Using satellite data, scientists have produced a map of the Earth’s seafloor that shows previously uncharted crevasses, mountains, and scars in some of the most remote regions of the ocean.

The research was culled from NASA’s Jason-1 satellite and the European Space Agency’s CryoSat-2 satellite, which used sophisticated radar to map underwater territory.

While 71% of the Earth is covered by water, over 90% of the seafloor hasn’t been charted. The disappearance of Malaysia Airlines MH370 recently highlighted how little scientists understand about global currents, crevasses, and depths.

The study was led by David Sandwell of the Scripps Institution, a geophysicist who studies plate shifts. According to Sandwell, “The pull of gravity reflects the topography and tectonics of the seafloor.” This accounts for the previously unknown underwater mountains, ridges, and deep scars.

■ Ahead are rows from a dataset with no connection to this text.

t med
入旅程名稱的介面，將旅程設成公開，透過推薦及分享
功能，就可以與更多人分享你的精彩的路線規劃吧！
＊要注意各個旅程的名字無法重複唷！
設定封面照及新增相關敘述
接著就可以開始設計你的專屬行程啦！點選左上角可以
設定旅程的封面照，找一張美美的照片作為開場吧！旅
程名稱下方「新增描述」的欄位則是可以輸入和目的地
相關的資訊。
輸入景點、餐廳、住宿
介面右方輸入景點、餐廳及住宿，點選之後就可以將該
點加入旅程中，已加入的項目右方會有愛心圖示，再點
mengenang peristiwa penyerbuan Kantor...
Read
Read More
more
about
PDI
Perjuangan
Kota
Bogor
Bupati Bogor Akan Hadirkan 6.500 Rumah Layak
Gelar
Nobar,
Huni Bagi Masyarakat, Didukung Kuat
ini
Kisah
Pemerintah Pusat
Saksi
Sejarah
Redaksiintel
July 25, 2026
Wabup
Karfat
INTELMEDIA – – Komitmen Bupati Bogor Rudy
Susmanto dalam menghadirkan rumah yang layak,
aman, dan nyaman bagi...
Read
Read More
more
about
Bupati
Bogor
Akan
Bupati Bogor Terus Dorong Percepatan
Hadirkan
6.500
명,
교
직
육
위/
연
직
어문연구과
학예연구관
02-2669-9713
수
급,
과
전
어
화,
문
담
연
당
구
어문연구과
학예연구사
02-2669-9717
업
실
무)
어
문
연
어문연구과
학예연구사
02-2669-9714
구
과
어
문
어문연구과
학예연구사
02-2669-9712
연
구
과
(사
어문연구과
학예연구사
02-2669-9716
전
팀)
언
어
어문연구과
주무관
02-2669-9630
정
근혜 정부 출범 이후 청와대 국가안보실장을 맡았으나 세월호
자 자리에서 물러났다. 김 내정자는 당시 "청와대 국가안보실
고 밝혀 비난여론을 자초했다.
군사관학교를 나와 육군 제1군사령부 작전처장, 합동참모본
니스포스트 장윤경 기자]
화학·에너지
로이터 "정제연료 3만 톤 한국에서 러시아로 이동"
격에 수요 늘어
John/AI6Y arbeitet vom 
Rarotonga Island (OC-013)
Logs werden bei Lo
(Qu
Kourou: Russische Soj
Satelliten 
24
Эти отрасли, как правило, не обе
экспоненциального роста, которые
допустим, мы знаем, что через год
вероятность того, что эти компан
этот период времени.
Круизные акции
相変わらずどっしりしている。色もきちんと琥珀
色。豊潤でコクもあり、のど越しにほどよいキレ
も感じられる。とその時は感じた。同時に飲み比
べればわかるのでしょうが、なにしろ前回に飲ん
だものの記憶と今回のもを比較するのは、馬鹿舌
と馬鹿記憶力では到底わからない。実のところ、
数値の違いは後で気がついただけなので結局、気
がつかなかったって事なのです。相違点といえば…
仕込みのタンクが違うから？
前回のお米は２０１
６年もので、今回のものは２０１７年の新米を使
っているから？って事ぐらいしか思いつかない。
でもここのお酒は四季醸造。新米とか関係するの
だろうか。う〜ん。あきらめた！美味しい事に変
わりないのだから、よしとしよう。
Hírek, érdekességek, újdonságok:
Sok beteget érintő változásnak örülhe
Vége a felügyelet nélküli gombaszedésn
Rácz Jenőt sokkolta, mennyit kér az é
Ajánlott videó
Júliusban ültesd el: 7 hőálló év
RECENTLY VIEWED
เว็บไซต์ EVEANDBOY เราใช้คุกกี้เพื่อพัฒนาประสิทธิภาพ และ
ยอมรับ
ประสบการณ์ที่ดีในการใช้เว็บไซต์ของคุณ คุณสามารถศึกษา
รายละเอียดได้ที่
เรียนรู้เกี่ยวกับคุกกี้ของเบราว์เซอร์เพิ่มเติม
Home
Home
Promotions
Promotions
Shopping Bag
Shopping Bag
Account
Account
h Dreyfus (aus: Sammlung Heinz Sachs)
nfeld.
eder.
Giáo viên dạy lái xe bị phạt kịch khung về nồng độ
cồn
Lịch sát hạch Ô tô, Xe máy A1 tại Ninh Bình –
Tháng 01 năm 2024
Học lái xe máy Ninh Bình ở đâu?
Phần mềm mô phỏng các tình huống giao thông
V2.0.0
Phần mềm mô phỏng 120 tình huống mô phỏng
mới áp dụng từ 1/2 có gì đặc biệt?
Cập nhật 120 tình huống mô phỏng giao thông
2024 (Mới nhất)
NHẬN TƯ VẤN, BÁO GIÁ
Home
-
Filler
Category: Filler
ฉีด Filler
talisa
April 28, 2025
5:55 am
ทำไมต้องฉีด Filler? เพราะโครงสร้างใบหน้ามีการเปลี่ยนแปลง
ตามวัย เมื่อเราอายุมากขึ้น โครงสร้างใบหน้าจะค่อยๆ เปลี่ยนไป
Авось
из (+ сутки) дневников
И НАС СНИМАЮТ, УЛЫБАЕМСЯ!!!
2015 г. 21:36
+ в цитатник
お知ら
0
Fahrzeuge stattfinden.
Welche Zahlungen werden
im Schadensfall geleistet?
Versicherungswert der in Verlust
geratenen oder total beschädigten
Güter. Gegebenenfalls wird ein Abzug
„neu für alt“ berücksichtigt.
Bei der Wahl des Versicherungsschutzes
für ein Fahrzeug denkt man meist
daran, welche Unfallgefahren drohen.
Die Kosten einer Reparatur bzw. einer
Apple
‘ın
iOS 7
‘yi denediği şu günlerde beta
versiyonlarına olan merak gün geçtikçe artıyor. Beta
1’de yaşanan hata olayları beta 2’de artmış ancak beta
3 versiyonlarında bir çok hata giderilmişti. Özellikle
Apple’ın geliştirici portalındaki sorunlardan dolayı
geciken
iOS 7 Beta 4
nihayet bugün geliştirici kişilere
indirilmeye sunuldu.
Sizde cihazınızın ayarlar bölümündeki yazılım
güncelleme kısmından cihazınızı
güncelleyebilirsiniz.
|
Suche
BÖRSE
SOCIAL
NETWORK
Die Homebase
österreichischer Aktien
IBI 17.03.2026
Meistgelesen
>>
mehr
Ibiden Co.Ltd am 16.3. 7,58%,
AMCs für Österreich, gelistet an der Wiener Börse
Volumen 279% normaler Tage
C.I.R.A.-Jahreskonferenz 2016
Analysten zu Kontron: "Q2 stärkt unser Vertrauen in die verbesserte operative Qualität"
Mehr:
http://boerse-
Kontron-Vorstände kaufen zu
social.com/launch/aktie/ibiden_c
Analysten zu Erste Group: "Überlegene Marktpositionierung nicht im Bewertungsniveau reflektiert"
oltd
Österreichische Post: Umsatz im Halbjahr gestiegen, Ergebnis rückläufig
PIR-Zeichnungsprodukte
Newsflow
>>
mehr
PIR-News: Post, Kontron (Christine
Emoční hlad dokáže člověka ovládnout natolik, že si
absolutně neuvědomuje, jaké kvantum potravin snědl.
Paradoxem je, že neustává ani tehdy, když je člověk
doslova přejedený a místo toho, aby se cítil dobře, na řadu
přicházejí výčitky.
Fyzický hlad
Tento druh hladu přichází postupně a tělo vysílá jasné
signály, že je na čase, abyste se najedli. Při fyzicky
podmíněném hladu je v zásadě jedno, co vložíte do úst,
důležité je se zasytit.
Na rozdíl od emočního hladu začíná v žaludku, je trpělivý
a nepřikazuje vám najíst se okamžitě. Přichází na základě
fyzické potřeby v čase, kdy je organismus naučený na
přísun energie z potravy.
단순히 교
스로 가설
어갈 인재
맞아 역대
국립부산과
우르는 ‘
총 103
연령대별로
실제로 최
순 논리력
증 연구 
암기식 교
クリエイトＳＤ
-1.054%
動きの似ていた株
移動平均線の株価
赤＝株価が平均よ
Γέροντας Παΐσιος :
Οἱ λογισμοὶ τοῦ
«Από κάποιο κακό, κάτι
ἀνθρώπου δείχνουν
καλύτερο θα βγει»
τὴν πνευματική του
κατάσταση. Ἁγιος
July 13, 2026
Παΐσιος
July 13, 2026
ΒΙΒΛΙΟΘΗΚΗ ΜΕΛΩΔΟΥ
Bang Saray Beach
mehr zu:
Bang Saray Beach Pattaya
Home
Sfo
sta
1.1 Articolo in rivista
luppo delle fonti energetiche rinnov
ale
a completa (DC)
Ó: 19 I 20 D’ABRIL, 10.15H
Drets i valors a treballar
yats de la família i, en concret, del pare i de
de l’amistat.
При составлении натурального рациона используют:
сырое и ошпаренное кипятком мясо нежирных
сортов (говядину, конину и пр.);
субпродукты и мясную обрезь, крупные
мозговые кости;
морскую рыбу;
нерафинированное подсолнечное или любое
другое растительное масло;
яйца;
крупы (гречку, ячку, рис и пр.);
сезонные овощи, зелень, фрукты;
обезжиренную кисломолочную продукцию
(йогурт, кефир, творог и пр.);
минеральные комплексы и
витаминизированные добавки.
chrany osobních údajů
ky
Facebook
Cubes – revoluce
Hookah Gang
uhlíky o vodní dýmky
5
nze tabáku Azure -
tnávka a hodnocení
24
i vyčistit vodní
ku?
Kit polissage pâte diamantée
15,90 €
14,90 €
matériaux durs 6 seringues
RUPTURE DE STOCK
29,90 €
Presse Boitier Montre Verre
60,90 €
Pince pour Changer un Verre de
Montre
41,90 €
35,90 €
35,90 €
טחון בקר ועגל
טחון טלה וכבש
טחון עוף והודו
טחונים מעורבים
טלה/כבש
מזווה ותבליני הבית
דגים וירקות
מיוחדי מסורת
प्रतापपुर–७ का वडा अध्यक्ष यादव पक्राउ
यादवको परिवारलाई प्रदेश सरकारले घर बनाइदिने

The map shows a number of seafloor and sub-seafloor attractions including a mid-ocean ridge along the Gulf of Mexico and another major ridge just west of Angola. These ridges are caused by tectonic plate shifts where molten rocks hardened and cooled along the scars.

Dietmar Muller, another researcher from the University of Sydney, believes that the new map can help geologists understand Earth’s history. “Knowing where and when such ridges existed is essential for deciphering planet Earth’s geological past,” Muller said.

The map also has implications for military and industrial applications. Oil reserves could be hiding beneath undersea mountains, and full knowledge of the planet’s topography could aid future military efforts.

Muller also remarked that a full survey of the ocean using acoustic beams could provide additional data, but cost between $2 to $3 billion. The satellite version is a far cheaper option for mapping the ocean floor’s topography.

Neither satellite was originally launched to create a seafloor map. CryoSat-2 was meant to monitor ice thickness changes in ice sheets over the polar regions, while Jason-1 was supposed to map ocean topography based on shifting currents.